Rewarding Bad Physics Habits: What VLMs Learn When You Pay Them to Reason

A factory camera sees a pressure gauge. The AI reads the image, explains the mechanism, applies the formula, and recommends an action. Everyone in the meeting relaxes, because the model has produced a neat chain of reasoning.

That is usually the moment to become nervous.

The dangerous part is not that a vision-language model can be wrong. We know that. The more interesting problem is that a model can become wrong in a very specific way because we trained it to chase the wrong reward. Pay it for clean formatting, and it learns to look organized. Pay it for final answers, and it may sacrifice the reasoning path. Pay it to stare at the image, and it may do better on spatial problems while forgetting that physics also contains formulas. Apparently, “look harder” is not a complete theory of mechanics.

The paper Reward Design for Physical Reasoning in Vision-Language Models studies exactly this incentive problem.¹ The authors train IBM Granite Vision 3.3 2B on the PhyX benchmark using Group Relative Policy Optimization, or GRPO, and compare reward designs across multiple-choice and open-ended physics questions. The useful contribution is not a new universal recipe. It is more uncomfortable: reward design changes the behavior being optimized, and different rewards improve different pieces of physical reasoning.

For business readers, this is the part worth keeping. The paper is not saying “GRPO beats SFT, therefore use reinforcement learning.” It is saying that reward functions are operational policy. They define what the AI system is allowed to become good at.

The study compares incentives, not just models

The experimental setup is clean enough to be commercially interesting.
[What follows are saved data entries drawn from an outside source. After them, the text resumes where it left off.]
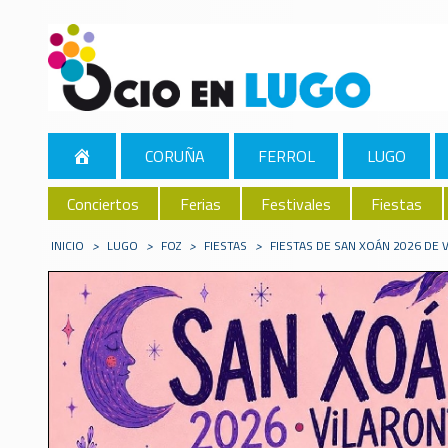
CORUÑA
FERROL
LUGO
Conciertos
Ferias
Festivales
Fiestas
INICIO
>
LUGO
>
FOZ
>
FIESTAS
>
FIESTAS DE SAN XOÁN 2026 DE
The authors use PhyX, a multimodal physics benchmark with problems spanning Mechanics, Electromagnetism, Thermodynamics, Wave/Acoustics, Optics, and Modern Physics. The tasks also vary by reasoning type: physical model grounding, spatial relation, multi-formula reasoning, implicit condition reasoning, numerical reasoning, and predictive reasoning.

The model is IBM Granite Vision 3.3 2B. That size matters. A 2B VLM is not a frontier-scale system; it is closer to the class of models enterprises might actually fine-tune, host, audit, and pay for without turning the GPU budget into a hostage situation. The authors train on 3,000 multiple-choice problems and 3,000 open-ended problems, then evaluate on the 1,000-problem PhyX testmini set.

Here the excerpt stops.